Taking the line with "ra ngoài thời gian lâu nhé." as the first and the line with "Brezžična in mobi" as the last, set down exactly every line in that range from the entries below, and no more.
══ Records ══
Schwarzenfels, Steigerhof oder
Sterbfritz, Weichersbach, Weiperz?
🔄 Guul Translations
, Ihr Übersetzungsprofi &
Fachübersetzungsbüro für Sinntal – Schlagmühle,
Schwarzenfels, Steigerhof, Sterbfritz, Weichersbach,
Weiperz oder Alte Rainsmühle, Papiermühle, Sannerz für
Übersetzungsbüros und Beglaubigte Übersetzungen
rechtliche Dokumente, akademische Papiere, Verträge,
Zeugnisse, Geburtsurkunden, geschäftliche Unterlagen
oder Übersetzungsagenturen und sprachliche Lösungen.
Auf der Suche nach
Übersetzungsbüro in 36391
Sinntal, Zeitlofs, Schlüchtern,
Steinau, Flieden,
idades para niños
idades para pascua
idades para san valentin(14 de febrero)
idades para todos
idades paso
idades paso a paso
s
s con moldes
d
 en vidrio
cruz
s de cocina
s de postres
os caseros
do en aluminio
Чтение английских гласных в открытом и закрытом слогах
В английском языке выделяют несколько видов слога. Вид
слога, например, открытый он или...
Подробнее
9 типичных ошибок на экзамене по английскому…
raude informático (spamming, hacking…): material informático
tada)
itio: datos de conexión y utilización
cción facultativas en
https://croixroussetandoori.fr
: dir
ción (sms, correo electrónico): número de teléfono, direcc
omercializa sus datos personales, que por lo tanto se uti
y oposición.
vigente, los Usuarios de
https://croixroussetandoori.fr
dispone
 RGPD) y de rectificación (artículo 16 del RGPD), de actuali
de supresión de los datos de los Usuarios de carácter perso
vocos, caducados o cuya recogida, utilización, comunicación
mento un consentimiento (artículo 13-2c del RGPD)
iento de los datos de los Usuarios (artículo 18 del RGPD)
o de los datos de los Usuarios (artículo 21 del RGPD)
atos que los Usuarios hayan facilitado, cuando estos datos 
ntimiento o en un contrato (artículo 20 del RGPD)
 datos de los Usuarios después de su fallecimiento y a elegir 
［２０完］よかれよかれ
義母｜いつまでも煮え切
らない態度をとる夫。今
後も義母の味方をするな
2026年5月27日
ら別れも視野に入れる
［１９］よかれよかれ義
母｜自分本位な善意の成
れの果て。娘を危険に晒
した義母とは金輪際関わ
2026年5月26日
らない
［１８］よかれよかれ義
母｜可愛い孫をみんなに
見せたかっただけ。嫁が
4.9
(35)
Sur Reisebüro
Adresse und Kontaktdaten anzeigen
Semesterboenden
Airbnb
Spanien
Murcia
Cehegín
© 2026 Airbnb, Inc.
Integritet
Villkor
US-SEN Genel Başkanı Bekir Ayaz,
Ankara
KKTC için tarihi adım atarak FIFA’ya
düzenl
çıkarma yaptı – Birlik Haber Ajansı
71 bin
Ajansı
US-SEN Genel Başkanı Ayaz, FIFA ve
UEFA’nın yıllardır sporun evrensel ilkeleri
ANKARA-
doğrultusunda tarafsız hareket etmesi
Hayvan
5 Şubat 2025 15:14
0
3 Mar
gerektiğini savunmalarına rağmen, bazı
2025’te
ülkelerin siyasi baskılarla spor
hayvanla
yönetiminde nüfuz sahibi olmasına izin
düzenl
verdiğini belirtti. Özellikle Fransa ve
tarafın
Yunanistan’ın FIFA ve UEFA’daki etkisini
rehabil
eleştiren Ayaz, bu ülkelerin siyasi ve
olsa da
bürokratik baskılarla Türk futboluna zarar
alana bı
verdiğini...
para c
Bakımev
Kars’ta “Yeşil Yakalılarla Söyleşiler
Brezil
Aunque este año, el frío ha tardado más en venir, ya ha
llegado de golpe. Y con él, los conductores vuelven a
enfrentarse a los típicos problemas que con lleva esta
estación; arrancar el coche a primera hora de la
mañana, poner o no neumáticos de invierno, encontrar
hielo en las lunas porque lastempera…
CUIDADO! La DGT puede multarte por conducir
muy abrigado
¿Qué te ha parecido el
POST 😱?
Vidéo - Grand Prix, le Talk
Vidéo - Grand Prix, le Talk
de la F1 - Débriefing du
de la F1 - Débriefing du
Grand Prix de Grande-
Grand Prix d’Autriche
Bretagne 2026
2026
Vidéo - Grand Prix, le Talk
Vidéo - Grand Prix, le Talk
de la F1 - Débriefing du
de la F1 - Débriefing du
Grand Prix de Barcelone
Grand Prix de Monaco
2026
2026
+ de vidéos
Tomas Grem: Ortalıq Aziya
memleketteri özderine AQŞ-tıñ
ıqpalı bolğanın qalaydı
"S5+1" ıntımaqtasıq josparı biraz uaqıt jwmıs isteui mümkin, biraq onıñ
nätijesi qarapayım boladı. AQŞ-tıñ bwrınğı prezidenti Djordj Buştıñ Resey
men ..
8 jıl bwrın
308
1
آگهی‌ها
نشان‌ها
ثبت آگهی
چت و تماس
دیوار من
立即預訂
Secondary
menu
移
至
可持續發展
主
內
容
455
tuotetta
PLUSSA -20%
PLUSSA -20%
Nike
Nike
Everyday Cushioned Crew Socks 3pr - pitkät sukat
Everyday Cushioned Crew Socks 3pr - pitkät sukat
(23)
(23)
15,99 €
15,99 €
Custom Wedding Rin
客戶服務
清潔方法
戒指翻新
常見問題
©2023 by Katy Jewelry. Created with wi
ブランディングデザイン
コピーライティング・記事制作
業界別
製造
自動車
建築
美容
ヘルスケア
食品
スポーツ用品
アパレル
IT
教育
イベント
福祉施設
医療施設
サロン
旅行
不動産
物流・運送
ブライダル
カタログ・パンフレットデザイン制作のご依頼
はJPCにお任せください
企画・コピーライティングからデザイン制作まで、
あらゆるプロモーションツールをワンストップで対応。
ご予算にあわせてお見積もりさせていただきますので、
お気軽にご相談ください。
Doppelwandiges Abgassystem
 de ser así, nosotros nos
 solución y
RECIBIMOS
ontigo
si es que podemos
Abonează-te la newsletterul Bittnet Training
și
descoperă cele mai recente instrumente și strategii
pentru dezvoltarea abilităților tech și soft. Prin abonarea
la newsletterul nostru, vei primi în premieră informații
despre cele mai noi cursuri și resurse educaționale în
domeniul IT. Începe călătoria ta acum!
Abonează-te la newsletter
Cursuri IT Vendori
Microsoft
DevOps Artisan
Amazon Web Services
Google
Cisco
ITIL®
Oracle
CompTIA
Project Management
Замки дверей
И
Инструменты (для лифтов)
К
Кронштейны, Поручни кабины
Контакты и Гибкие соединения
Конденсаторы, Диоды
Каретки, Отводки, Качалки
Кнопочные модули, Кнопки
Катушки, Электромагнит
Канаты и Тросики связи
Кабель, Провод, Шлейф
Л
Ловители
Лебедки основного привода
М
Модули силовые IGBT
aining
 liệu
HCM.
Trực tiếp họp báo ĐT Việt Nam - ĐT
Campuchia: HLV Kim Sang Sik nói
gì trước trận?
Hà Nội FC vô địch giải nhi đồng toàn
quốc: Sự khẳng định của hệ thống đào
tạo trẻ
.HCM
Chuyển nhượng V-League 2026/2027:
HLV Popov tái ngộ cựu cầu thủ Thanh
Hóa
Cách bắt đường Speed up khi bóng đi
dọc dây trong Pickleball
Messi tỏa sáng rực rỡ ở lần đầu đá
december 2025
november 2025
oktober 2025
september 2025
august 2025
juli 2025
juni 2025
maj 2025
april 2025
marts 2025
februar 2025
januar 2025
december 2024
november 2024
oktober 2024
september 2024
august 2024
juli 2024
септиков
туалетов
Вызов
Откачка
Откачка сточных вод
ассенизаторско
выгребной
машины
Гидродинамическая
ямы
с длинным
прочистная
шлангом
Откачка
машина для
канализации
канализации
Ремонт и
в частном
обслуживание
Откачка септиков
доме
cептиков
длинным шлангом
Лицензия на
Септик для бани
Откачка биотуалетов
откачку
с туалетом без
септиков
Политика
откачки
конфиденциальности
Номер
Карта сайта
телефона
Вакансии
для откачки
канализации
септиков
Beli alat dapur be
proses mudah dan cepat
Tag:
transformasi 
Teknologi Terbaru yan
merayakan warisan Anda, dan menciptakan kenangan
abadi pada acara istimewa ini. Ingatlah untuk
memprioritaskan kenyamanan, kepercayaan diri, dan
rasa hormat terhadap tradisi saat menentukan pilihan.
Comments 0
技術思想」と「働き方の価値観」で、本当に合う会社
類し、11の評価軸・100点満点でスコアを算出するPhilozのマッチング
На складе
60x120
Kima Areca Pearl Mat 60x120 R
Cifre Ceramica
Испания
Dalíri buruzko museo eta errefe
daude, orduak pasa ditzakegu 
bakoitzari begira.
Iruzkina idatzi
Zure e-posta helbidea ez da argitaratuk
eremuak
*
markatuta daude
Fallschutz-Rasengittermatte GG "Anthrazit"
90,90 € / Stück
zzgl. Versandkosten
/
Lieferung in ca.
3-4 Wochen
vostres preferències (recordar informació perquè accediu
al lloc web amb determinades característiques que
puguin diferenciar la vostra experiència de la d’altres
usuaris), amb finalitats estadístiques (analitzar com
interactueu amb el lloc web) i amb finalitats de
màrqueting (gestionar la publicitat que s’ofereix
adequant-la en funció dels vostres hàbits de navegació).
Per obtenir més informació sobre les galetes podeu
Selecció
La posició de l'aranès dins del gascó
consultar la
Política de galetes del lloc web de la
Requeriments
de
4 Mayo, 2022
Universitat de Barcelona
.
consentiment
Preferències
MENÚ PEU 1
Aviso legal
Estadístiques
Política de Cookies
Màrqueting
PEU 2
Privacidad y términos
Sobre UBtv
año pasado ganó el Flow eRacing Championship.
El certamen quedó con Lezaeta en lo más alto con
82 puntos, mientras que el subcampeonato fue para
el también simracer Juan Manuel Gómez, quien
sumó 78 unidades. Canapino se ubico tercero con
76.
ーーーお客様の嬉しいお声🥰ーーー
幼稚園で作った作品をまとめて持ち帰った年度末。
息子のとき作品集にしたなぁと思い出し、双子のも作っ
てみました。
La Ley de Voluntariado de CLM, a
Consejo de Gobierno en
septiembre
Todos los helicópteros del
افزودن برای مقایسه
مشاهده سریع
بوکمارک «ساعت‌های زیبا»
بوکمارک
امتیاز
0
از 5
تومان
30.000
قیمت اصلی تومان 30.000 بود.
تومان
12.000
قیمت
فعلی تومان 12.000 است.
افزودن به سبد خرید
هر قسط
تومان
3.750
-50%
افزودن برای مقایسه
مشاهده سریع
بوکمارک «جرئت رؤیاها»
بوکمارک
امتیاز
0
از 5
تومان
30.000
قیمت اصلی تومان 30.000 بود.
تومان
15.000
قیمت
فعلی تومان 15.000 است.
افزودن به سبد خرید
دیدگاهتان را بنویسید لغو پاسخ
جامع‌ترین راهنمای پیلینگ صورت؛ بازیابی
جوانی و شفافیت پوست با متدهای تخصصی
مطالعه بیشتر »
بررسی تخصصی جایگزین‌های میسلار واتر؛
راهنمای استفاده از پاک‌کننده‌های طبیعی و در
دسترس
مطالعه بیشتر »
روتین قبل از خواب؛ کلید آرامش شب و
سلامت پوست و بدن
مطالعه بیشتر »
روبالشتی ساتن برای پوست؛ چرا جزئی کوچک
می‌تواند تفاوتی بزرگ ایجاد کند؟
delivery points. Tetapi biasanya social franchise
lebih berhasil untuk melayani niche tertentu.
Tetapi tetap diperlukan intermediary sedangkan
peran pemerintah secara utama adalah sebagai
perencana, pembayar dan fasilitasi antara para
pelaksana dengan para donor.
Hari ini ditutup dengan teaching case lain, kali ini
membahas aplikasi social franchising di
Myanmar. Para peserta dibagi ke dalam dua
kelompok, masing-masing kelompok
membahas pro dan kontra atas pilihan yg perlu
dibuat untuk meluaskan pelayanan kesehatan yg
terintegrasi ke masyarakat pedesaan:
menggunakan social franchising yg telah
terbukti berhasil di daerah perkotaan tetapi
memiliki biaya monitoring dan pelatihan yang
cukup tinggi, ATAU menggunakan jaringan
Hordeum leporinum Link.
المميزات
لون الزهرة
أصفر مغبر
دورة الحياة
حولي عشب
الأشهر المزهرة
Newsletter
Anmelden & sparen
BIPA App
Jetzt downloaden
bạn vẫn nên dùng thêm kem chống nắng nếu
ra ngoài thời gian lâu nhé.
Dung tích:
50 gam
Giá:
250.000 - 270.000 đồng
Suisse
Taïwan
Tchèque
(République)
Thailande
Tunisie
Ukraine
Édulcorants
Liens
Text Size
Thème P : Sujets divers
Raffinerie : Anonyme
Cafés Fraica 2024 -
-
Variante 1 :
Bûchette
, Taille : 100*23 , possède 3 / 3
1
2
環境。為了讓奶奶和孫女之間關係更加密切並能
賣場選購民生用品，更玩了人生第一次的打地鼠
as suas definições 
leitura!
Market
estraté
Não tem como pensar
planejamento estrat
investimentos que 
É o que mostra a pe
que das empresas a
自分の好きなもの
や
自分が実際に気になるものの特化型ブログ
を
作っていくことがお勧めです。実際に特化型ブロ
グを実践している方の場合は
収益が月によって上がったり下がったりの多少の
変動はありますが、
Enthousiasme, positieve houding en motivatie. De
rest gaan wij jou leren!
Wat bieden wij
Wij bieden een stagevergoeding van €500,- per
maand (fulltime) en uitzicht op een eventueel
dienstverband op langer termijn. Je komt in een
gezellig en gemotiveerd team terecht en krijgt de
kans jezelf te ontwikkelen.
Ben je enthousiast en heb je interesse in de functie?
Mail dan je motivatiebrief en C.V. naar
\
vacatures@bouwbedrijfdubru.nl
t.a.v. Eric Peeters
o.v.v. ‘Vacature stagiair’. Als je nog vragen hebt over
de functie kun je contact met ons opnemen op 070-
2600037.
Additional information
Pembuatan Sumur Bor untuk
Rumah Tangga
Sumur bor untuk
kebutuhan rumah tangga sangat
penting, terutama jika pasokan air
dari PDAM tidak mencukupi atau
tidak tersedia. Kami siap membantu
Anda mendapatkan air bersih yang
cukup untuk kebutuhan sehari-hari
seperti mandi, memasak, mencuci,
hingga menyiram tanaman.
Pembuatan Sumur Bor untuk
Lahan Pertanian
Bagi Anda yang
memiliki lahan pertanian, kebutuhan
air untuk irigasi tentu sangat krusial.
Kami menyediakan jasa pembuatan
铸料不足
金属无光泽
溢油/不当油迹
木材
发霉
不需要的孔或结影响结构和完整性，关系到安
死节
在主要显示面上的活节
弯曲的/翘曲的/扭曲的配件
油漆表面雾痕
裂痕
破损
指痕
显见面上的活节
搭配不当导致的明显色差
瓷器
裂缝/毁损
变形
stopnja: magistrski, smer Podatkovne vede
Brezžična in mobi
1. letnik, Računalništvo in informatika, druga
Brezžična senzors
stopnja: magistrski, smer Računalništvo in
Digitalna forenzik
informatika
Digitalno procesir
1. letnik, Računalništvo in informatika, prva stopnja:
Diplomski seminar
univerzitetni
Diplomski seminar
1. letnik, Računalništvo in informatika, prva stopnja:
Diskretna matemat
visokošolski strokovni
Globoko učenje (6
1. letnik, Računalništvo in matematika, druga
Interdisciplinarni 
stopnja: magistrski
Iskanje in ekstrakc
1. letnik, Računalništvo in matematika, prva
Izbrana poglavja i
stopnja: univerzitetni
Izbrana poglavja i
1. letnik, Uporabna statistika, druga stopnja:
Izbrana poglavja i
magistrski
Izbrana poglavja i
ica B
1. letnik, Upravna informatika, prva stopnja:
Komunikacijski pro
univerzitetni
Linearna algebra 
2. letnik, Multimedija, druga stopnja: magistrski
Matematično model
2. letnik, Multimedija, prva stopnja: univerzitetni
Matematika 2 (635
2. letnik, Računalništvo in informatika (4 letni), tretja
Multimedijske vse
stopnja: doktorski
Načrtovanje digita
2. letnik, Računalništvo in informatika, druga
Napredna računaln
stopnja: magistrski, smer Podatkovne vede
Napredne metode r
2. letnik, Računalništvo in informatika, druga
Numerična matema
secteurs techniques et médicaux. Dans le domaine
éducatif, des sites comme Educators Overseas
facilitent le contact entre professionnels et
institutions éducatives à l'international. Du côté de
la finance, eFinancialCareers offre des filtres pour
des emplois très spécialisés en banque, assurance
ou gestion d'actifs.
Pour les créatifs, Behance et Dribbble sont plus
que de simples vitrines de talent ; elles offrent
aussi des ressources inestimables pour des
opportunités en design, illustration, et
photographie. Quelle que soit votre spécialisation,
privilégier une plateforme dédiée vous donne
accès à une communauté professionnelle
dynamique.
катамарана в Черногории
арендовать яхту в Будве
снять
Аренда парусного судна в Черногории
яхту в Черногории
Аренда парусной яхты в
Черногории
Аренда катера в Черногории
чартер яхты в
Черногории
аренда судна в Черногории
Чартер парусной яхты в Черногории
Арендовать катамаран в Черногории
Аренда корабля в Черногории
═══
Answer space ::
ra ngoài thời gian lâu nhé.
Dung tích:
50 gam
Giá:
250.000 - 270.000 đồng
Suisse
Taïwan
Tchèque
(République)
Thailande
Tunisie
Ukraine
Édulcorants
Liens
Text Size
Thème P : Sujets divers
Raffinerie : Anonyme
Cafés Fraica 2024 -
-
Variante 1 :
Bûchette
, Taille : 100*23 , possède 3 / 3
1
2
環境。為了讓奶奶和孫女之間關係更加密切並能
賣場選購民生用品，更玩了人生第一次的打地鼠
as suas definições 
leitura!
Market
estraté
Não tem como pensar
planejamento estrat
investimentos que 
É o que mostra a pe
que das empresas a
自分の好きなもの
や
自分が実際に気になるものの特化型ブログ
を
作っていくことがお勧めです。実際に特化型ブロ
グを実践している方の場合は
収益が月によって上がったり下がったりの多少の
変動はありますが、
Enthousiasme, positieve houding en motivatie. De
rest gaan wij jou leren!
Wat bieden wij
Wij bieden een stagevergoeding van €500,- per
maand (fulltime) en uitzicht op een eventueel
dienstverband op langer termijn. Je komt in een
gezellig en gemotiveerd team terecht en krijgt de
kans jezelf te ontwikkelen.
Ben je enthousiast en heb je interesse in de functie?
Mail dan je motivatiebrief en C.V. naar
\
vacatures@bouwbedrijfdubru.nl
t.a.v. Eric Peeters
o.v.v. ‘Vacature stagiair’. Als je nog vragen hebt over
de functie kun je contact met ons opnemen op 070-
2600037.
Additional information
Pembuatan Sumur Bor untuk
Rumah Tangga
Sumur bor untuk
kebutuhan rumah tangga sangat
penting, terutama jika pasokan air
dari PDAM tidak mencukupi atau
tidak tersedia. Kami siap membantu
Anda mendapatkan air bersih yang
cukup untuk kebutuhan sehari-hari
seperti mandi, memasak, mencuci,
hingga menyiram tanaman.
Pembuatan Sumur Bor untuk
Lahan Pertanian
Bagi Anda yang
memiliki lahan pertanian, kebutuhan
air untuk irigasi tentu sangat krusial.
Kami menyediakan jasa pembuatan
铸料不足
金属无光泽
溢油/不当油迹
木材
发霉
不需要的孔或结影响结构和完整性，关系到安
死节
在主要显示面上的活节
弯曲的/翘曲的/扭曲的配件
油漆表面雾痕
裂痕
破损
指痕
显见面上的活节
搭配不当导致的明显色差
瓷器
裂缝/毁损
变形
stopnja: magistrski, smer Podatkovne vede
Brezžična in mobi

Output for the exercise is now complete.